■ **Your instructions**
Which lines below hold the word "отправить"? Report each one.

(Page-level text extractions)
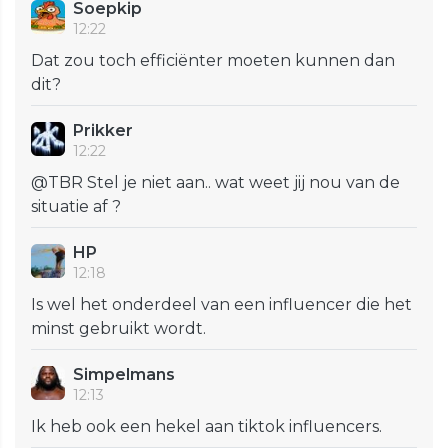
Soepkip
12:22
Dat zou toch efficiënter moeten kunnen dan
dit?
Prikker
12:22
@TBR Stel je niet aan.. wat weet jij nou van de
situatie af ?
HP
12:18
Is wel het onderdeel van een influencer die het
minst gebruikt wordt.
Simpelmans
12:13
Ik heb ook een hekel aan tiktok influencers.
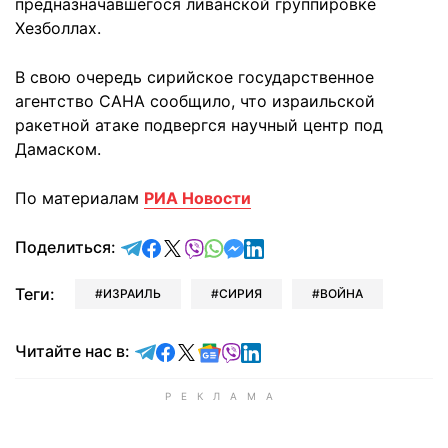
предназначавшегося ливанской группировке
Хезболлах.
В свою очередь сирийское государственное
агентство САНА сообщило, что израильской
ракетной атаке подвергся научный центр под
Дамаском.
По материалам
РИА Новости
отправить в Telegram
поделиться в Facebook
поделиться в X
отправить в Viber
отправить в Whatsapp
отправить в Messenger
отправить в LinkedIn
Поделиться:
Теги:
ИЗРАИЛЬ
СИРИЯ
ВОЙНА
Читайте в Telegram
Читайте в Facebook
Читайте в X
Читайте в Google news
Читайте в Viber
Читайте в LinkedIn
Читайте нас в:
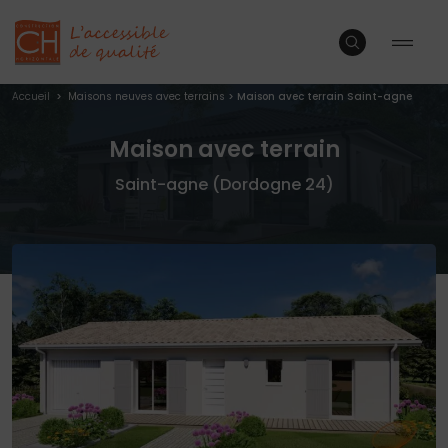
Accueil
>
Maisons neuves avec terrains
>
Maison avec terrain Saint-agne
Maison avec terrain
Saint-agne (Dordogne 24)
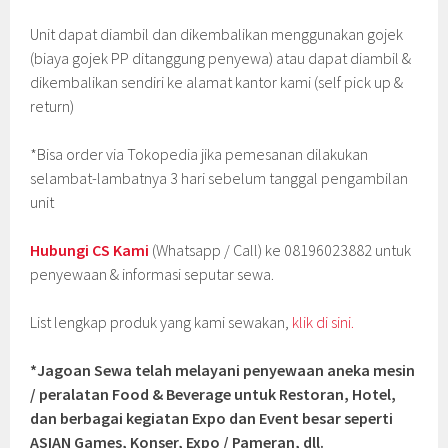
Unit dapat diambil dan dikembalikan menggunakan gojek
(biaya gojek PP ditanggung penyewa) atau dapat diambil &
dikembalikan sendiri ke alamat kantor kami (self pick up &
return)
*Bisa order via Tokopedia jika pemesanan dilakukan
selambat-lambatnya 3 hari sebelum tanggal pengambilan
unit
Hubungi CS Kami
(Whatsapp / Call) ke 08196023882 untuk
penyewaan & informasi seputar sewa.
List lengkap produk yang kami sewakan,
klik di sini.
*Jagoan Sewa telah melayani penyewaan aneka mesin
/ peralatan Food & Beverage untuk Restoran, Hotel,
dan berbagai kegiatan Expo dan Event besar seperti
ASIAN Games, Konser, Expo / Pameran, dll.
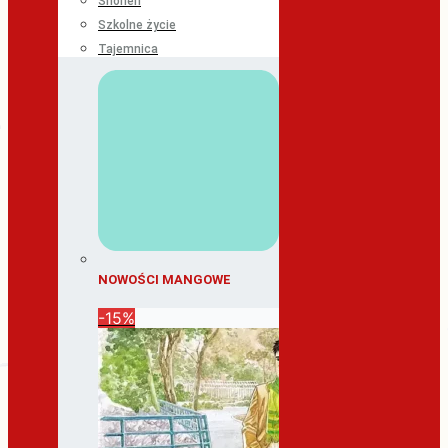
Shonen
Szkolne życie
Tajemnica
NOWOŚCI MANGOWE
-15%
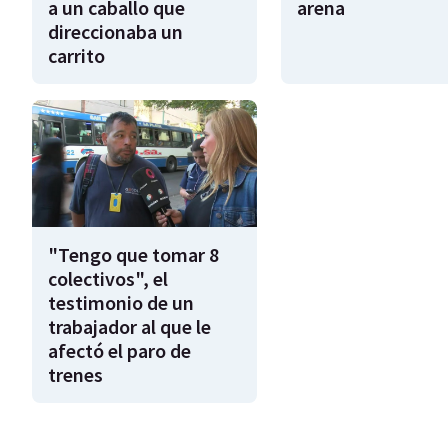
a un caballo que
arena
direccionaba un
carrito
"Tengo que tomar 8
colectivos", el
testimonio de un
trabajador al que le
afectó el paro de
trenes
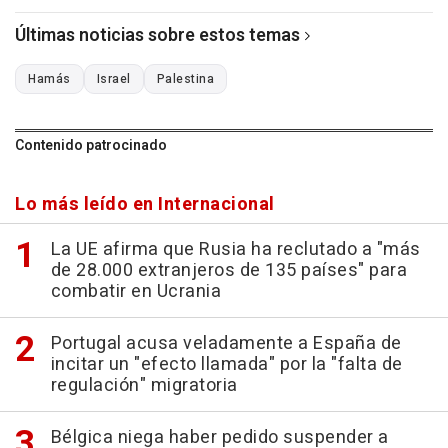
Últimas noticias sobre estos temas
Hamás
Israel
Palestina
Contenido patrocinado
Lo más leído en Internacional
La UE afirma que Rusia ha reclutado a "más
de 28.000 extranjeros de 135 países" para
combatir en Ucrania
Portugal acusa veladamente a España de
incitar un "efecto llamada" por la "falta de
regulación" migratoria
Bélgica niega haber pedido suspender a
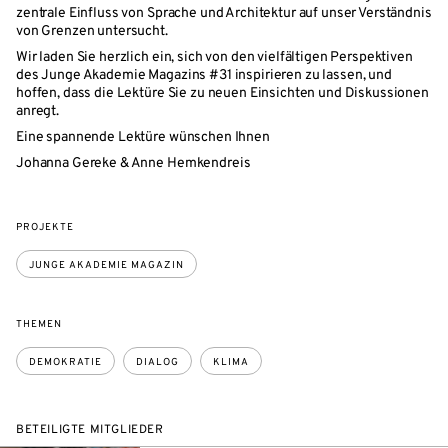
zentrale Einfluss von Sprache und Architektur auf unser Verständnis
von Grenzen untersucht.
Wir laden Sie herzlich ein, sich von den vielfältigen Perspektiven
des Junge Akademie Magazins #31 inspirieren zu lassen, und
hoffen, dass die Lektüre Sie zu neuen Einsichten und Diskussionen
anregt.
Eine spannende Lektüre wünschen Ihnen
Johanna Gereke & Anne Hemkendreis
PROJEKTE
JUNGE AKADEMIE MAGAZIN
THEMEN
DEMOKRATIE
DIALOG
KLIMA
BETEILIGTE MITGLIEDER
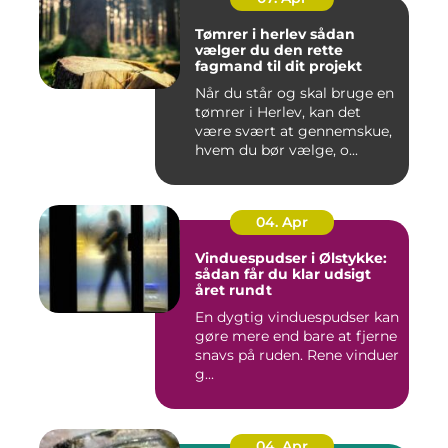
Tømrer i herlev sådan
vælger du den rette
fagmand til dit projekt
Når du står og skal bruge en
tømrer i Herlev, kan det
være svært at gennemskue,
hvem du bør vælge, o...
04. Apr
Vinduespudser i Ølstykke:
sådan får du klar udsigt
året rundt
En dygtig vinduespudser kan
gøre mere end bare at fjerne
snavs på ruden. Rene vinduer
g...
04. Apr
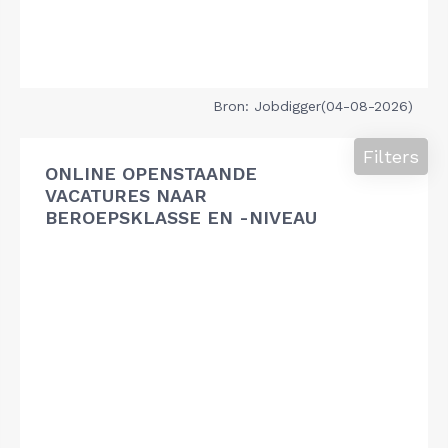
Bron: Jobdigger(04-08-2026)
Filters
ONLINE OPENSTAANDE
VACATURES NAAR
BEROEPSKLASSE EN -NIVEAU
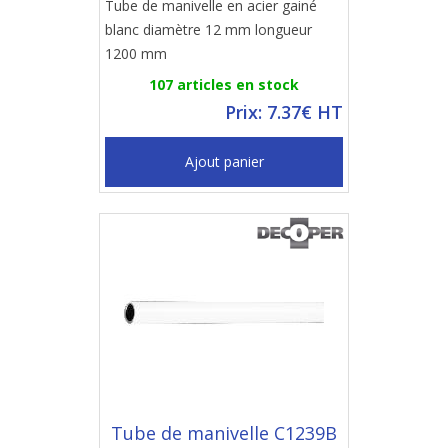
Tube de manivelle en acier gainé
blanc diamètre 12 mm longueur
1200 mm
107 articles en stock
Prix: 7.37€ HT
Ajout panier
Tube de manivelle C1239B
...
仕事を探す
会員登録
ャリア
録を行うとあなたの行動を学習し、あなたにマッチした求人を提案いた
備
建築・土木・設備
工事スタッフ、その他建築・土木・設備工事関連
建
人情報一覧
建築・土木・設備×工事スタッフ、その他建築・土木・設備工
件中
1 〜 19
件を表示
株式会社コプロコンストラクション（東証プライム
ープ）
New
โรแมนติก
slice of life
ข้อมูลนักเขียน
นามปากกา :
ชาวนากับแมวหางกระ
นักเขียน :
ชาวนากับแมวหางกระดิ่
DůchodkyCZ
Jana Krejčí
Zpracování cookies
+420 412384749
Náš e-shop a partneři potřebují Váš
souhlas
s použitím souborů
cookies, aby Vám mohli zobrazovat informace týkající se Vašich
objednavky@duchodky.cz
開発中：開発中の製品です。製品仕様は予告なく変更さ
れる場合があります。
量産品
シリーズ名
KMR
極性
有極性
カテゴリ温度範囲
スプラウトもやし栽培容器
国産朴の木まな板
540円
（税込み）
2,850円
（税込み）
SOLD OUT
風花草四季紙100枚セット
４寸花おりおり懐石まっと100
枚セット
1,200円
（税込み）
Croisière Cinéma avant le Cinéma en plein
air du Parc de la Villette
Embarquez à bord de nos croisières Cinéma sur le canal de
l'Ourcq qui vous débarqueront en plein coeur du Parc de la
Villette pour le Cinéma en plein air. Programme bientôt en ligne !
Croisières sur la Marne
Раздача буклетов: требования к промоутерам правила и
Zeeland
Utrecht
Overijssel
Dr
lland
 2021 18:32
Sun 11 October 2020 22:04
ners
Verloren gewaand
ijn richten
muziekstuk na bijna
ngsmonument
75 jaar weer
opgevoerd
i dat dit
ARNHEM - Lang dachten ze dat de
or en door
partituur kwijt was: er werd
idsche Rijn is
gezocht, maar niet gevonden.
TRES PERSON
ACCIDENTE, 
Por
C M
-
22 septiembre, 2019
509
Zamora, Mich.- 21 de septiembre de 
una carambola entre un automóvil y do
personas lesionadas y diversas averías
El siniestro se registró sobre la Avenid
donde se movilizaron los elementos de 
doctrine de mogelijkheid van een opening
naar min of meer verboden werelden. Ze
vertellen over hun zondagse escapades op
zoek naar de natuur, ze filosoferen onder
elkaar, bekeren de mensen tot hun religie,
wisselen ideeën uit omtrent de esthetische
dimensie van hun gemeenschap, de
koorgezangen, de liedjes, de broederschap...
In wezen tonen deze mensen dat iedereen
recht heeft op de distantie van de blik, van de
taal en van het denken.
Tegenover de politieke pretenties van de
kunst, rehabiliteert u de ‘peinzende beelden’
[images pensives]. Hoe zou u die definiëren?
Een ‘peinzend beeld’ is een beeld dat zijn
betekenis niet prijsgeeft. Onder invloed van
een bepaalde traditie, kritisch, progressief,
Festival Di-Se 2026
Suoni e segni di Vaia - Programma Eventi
* * *
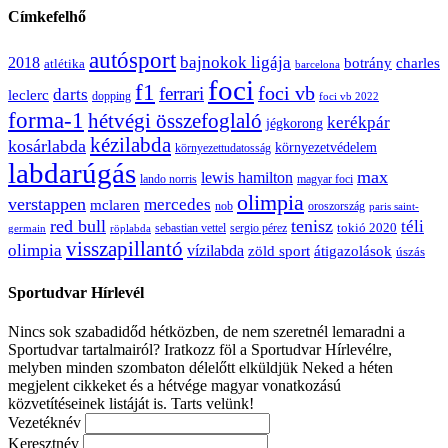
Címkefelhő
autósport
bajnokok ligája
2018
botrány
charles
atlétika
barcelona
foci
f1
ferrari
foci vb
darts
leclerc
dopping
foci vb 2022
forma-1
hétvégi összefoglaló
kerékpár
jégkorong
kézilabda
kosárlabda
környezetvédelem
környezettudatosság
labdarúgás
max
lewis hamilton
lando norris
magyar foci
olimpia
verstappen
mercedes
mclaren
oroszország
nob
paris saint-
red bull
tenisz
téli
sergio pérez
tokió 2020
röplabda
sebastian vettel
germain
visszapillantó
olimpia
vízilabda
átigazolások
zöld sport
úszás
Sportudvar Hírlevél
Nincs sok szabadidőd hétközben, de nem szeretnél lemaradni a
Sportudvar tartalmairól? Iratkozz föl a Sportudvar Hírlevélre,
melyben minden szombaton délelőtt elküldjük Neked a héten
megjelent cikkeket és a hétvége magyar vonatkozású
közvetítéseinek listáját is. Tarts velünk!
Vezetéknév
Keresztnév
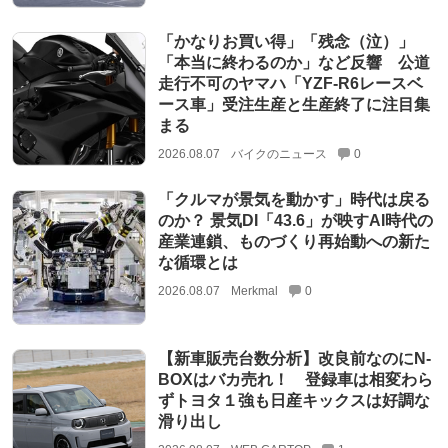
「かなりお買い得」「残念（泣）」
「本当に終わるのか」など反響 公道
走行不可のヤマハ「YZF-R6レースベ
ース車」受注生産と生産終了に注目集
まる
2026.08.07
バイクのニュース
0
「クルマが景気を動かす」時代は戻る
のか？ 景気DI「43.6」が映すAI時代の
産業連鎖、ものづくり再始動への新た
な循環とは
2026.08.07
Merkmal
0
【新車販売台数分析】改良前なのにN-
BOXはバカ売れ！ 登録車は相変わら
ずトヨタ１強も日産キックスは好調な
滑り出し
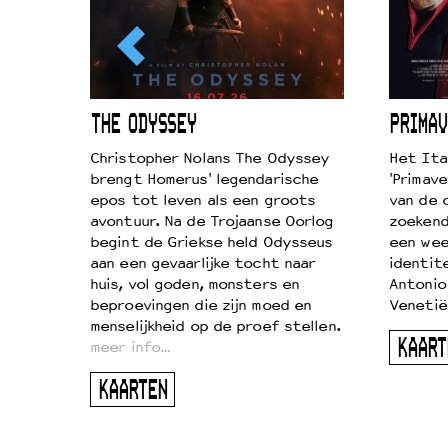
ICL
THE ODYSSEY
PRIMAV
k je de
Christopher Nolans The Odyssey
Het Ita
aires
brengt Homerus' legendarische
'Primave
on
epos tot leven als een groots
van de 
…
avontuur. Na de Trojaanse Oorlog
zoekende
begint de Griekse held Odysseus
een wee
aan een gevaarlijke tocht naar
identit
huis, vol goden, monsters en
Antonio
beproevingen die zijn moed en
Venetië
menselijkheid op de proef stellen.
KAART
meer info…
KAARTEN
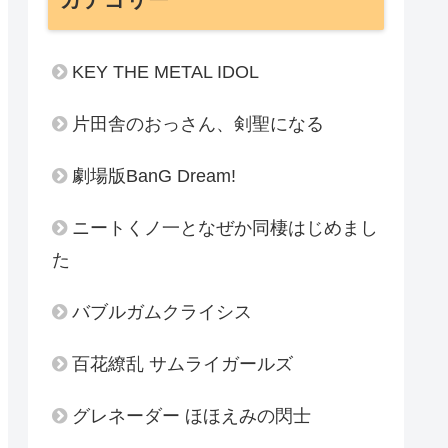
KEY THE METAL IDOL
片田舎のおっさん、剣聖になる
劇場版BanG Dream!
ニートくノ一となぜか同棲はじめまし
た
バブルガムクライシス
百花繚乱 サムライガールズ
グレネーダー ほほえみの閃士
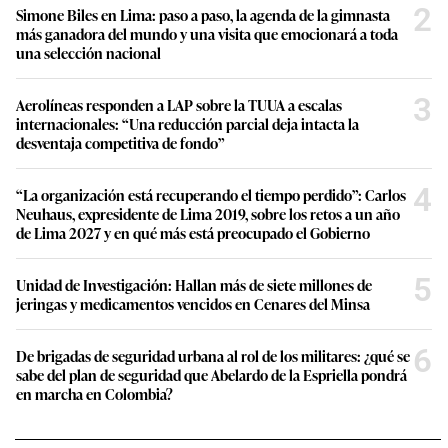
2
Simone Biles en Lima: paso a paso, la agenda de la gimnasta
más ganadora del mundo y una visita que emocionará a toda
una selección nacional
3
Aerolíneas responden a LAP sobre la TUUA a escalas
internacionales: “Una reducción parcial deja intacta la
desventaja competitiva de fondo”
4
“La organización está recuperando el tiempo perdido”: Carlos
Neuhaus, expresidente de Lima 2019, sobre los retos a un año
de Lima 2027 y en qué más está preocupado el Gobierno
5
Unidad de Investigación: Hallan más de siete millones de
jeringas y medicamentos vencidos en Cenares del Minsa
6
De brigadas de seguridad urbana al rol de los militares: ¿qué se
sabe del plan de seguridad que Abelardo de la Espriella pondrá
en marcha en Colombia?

■ **Result of the task**
отправить в Telegram
отправить в Viber
отправить в Whatsapp
отправить в Messenger
отправить в LinkedIn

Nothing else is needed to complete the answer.